**EXERCISE INSTRUCTIONS**
Word for word and without images, transcribe all of the records.

(Extracted data entries)
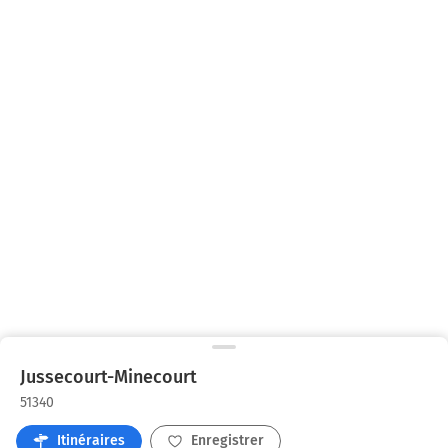
Jussecourt-Minecourt
51340
Itinéraires
Enregistrer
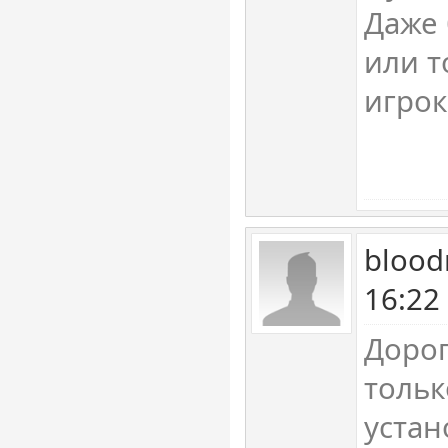
Даже
или т
игрок
blood
16:22
Дорог
тольк
устан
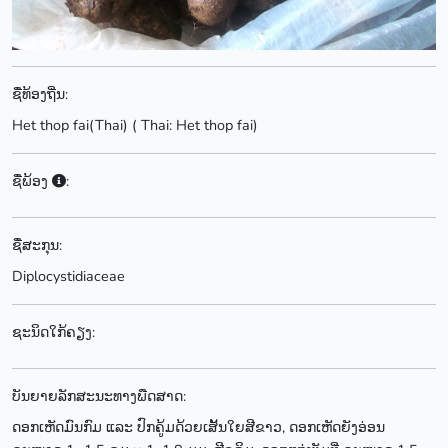
ຊື່ທ້ອງຖີ່ນ:
Het thop fai(Thai) ( Thai: Het thop fai)
ຊື່ພ້ອງ
:
ຊື່ສະກຸນ:
Diplocystidiaceae
ຊະນິດໃກ້ຄຽງ:
ບັນຍາຍລັກສະນະທາງພືດສາດ:
ດອກເຫັດມົນກົມ ແລະ ປົກຄູ້ມດ້ວຍເສັ້ນໃຍສີຂາວ, ດອກເຫັດຍັງອ່ອນ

**YOUR RESPONSE**
Jussecourt-Minecourt
51340
Itinéraires
Enregistrer
Даже
или т
игрок
blood
16:22
Дорог
тольк
устан
ຊື່ທ້ອງຖີ່ນ:
Het thop fai(Thai) ( Thai: Het thop fai)
ຊື່ພ້ອງ
:
ຊື່ສະກຸນ:
Diplocystidiaceae
ຊະນິດໃກ້ຄຽງ:
ບັນຍາຍລັກສະນະທາງພືດສາດ:
ດອກເຫັດມົນກົມ ແລະ ປົກຄູ້ມດ້ວຍເສັ້ນໃຍສີຂາວ, ດອກເຫັດຍັງອ່ອນ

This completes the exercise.